Still, advocates for affordable housing – and, increasingly, local governments – began asking leaders of the hotel industry to carry more of the burden.
Toward year’s end, that request began bearing fruit in Napa, where the City Council on Dec. 17 approved a 20-apartment cluster for a ¾-acre parcel on Old Sonoma Road. What will make the project stand out from others may be less its affordable rents or novel, time-saving modular construction, but the fact that Napa made its creation a condition for earlier approving a Marriott-branded hotel in the south of town.

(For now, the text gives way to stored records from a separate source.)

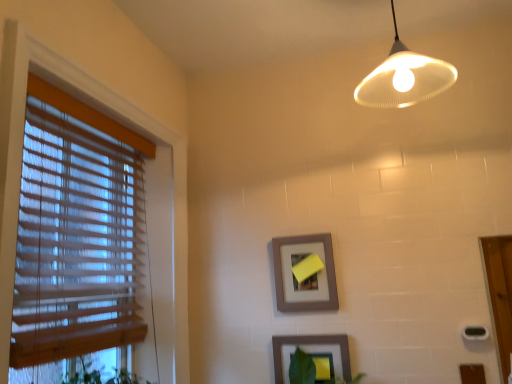 Measure the distance between point (385, 64) and camera.

The distance of point (385, 64) from camera is 1.35 meters.

Identify the location of matte gray picture frame at lower center, the 1th picture frame from the bottom. (310, 351).

Considering the sizes of objects matte gray picture frame at center, the second picture frame from the bottom, and matte white lampshade at upper center in the image provided, who is smaller, matte gray picture frame at center, the second picture frame from the bottom, or matte white lampshade at upper center?

Smaller between the two is matte gray picture frame at center, the second picture frame from the bottom.

From the picture: Does matte gray picture frame at center, the 1th picture frame from the top, turn towards matte white lampshade at upper center?

No, matte gray picture frame at center, the 1th picture frame from the top, does not turn towards matte white lampshade at upper center.

In the scene shown: How many degrees apart are the facing directions of matte gray picture frame at center, the second picture frame from the bottom, and matte white lampshade at upper center?

There is a 0.194-degree angle between the facing directions of matte gray picture frame at center, the second picture frame from the bottom, and matte white lampshade at upper center.

Who is taller, wooden blinds at left or matte gray picture frame at center, the 1th picture frame from the top?

wooden blinds at left.

Between wooden blinds at left and matte gray picture frame at center, the 1th picture frame from the top, which one is positioned behind?

matte gray picture frame at center, the 1th picture frame from the top, is more distant.

From a real-world perspective, is wooden blinds at left positioned over matte gray picture frame at center, the second picture frame from the bottom, based on gravity?

Yes, from a real-world perspective, wooden blinds at left is above matte gray picture frame at center, the second picture frame from the bottom.

Is wooden blinds at left completely or partially outside of matte gray picture frame at center, the 1th picture frame from the top?

Absolutely, wooden blinds at left is external to matte gray picture frame at center, the 1th picture frame from the top.

Based on the photo, who is smaller, matte gray picture frame at center, the second picture frame from the bottom, or matte gray picture frame at lower center, the 1th picture frame from the bottom?

With smaller size is matte gray picture frame at lower center, the 1th picture frame from the bottom.

Which object is further away from the camera taking this photo, matte gray picture frame at center, the 1th picture frame from the top, or matte gray picture frame at lower center, the second picture frame from the top?

matte gray picture frame at center, the 1th picture frame from the top.

From the picture: From a real-world perspective, which object stands above the other?

matte gray picture frame at center, the second picture frame from the bottom.

From the image's perspective, does matte gray picture frame at center, the second picture frame from the bottom, appear lower than matte gray picture frame at lower center, the second picture frame from the top?

No, from the image's perspective, matte gray picture frame at center, the second picture frame from the bottom, is not below matte gray picture frame at lower center, the second picture frame from the top.

Does wooden blinds at left have a lesser height compared to matte white lampshade at upper center?

No.

From the image's perspective, does wooden blinds at left appear lower than matte white lampshade at upper center?

Indeed, from the image's perspective, wooden blinds at left is shown beneath matte white lampshade at upper center.

Image resolution: width=512 pixels, height=384 pixels. What are the coordinates of `window blind below the matte white lampshade at upper center (from the image's perspective)` in the screenshot? It's located at (78, 232).

From the image's perspective, count 2nd picture frames downward from the matte white lampshade at upper center and point to it. Please provide its 2D coordinates.

[(310, 351)]

Considering the relative positions of matte white lampshade at upper center and matte gray picture frame at lower center, the 1th picture frame from the bottom, in the image provided, is matte white lampshade at upper center to the left of matte gray picture frame at lower center, the 1th picture frame from the bottom, from the viewer's perspective?

Incorrect, matte white lampshade at upper center is not on the left side of matte gray picture frame at lower center, the 1th picture frame from the bottom.

From the image's perspective, is matte white lampshade at upper center located above or below matte gray picture frame at lower center, the 1th picture frame from the bottom?

Clearly, from the image's perspective, matte white lampshade at upper center is above matte gray picture frame at lower center, the 1th picture frame from the bottom.

Does point (73, 271) appear closer or farther from the camera than point (335, 349)?

Clearly, point (73, 271) is closer to the camera than point (335, 349).

Could you measure the distance between wooden blinds at left and matte gray picture frame at lower center, the second picture frame from the top?

wooden blinds at left and matte gray picture frame at lower center, the second picture frame from the top, are 33.17 inches apart from each other.

In the image, there is a matte gray picture frame at lower center, the 1th picture frame from the bottom. At what (x,y) coordinates should I click in order to perform the action: click on window blind above it (from the image's perspective). Please return your answer as a coordinate pair (x, y). Looking at the image, I should click on (78, 232).

From a real-world perspective, is wooden blinds at left over matte gray picture frame at lower center, the second picture frame from the top?

Yes.

Considering the points (300, 341) and (58, 142), which point is in front, point (300, 341) or point (58, 142)?

The point (58, 142) is closer to the camera.

Is matte gray picture frame at lower center, the 1th picture frame from the bottom, not within wooden blinds at left?

That's correct, matte gray picture frame at lower center, the 1th picture frame from the bottom, is outside of wooden blinds at left.

Based on the photo, from a real-world perspective, between matte gray picture frame at lower center, the 1th picture frame from the bottom, and wooden blinds at left, who is vertically lower?

From a 3D spatial view, matte gray picture frame at lower center, the 1th picture frame from the bottom, is below.

Would you consider matte gray picture frame at lower center, the second picture frame from the top, to be distant from wooden blinds at left?

No, matte gray picture frame at lower center, the second picture frame from the top, is not far away from wooden blinds at left.

The height and width of the screenshot is (384, 512). In order to click on lamp positioned vertically above the matte gray picture frame at center, the second picture frame from the bottom (from a real-world perspective) in this screenshot , I will do `click(404, 78)`.

Image resolution: width=512 pixels, height=384 pixels. I want to click on the 2nd picture frame behind the wooden blinds at left, so click(313, 275).

Which object lies further to the anchor point matte white lampshade at upper center, matte gray picture frame at center, the second picture frame from the bottom, or wooden blinds at left?

wooden blinds at left is further to matte white lampshade at upper center.

Looking at the image, which one is located further to matte white lampshade at upper center, matte gray picture frame at center, the 1th picture frame from the top, or matte gray picture frame at lower center, the second picture frame from the top?

Among the two, matte gray picture frame at lower center, the second picture frame from the top, is located further to matte white lampshade at upper center.

Estimate the real-world distances between objects in this image. Which object is closer to matte gray picture frame at center, the second picture frame from the bottom, matte white lampshade at upper center or matte gray picture frame at lower center, the second picture frame from the top?

matte gray picture frame at lower center, the second picture frame from the top, lies closer to matte gray picture frame at center, the second picture frame from the bottom, than the other object.

Based on their spatial positions, is matte white lampshade at upper center or wooden blinds at left closer to matte gray picture frame at lower center, the 1th picture frame from the bottom?

wooden blinds at left is positioned closer to the anchor matte gray picture frame at lower center, the 1th picture frame from the bottom.

Which object lies further to the anchor point wooden blinds at left, matte gray picture frame at lower center, the second picture frame from the top, or matte gray picture frame at center, the second picture frame from the bottom?

The object further to wooden blinds at left is matte gray picture frame at lower center, the second picture frame from the top.

When comparing their distances from wooden blinds at left, does matte gray picture frame at center, the second picture frame from the bottom, or matte white lampshade at upper center seem closer?

matte gray picture frame at center, the second picture frame from the bottom, is positioned closer to the anchor wooden blinds at left.

Looking at the image, which one is located closer to wooden blinds at left, matte gray picture frame at center, the second picture frame from the bottom, or matte gray picture frame at lower center, the second picture frame from the top?

matte gray picture frame at center, the second picture frame from the bottom, is positioned closer to the anchor wooden blinds at left.

Looking at the image, which one is located closer to matte gray picture frame at center, the second picture frame from the bottom, matte white lampshade at upper center or wooden blinds at left?

Based on the image, matte white lampshade at upper center appears to be nearer to matte gray picture frame at center, the second picture frame from the bottom.

You are a GUI agent. You are given a task and a screenshot of the screen. Output one action in this format:
    pyautogui.click(x=<x>, y=<y>)
    Task: Click on the window blind between matte white lampshade at upper center and matte gray picture frame at lower center, the 1th picture frame from the bottom, from top to bottom
    This screenshot has width=512, height=384.
    Given the screenshot: What is the action you would take?
    pyautogui.click(x=78, y=232)

Locate an element on the screen. The width and height of the screenshot is (512, 384). picture frame between wooden blinds at left and matte gray picture frame at lower center, the 1th picture frame from the bottom is located at coordinates (313, 275).

Identify the location of picture frame that lies between matte white lampshade at upper center and matte gray picture frame at lower center, the 1th picture frame from the bottom, from top to bottom. The height and width of the screenshot is (384, 512). (313, 275).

In July 2018, Pacific Hospitality Group, which earlier developed the Meritage resort, gained council support for a new 253-room hotel, but only if it also promised at least a dozen rent-limited apartments to offset the lower-wage jobs a Marriott was likely to create. The apartments would become a small, yet visible, step toward sparing some working-class families from endless commutes in search of cheaper housing in another county, according to advocates who pushed for the mandate.
“I hope the other developers, especially hotel developers, will see this as a model and look at how they can contribute to housing, especially with the number of low-wage jobs in this county,” said Joelle Gallagher of the Napa Housing Coalition.